> [Work required] From the line containing "الموظفين في 2025؟ أبرز التحولات المهنية" to the end of the records, print every line exactly, both ends included, and leave out the pictures.

> [Source material]
[Start of section]

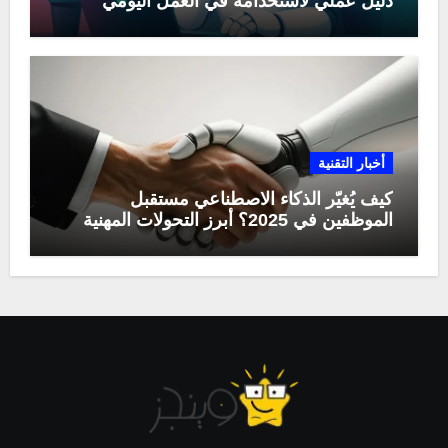
دليل عملي لاستخدامه في العمل اليومي
أخبار التقنية
كيف يُغيّر الذكاء الاصطناعي مستقبل
الموظفين في 2025؟ أبرز التحولات المهنية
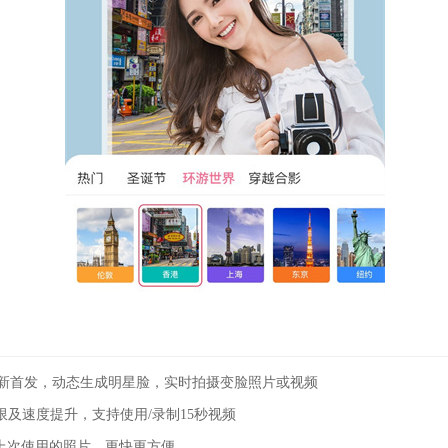
全新首发，动态生成明星脸，实时拍摄变脸照片或视频
限及速度提升，支持使用/录制15秒视频
上次使用的照片，更快更方便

[End of section]

> [Solution to the exercise]
الموظفين في 2025؟ أبرز التحولات المهنية
全新首发，动态生成明星脸，实时拍摄变脸照片或视频
限及速度提升，支持使用/录制15秒视频
上次使用的照片，更快更方便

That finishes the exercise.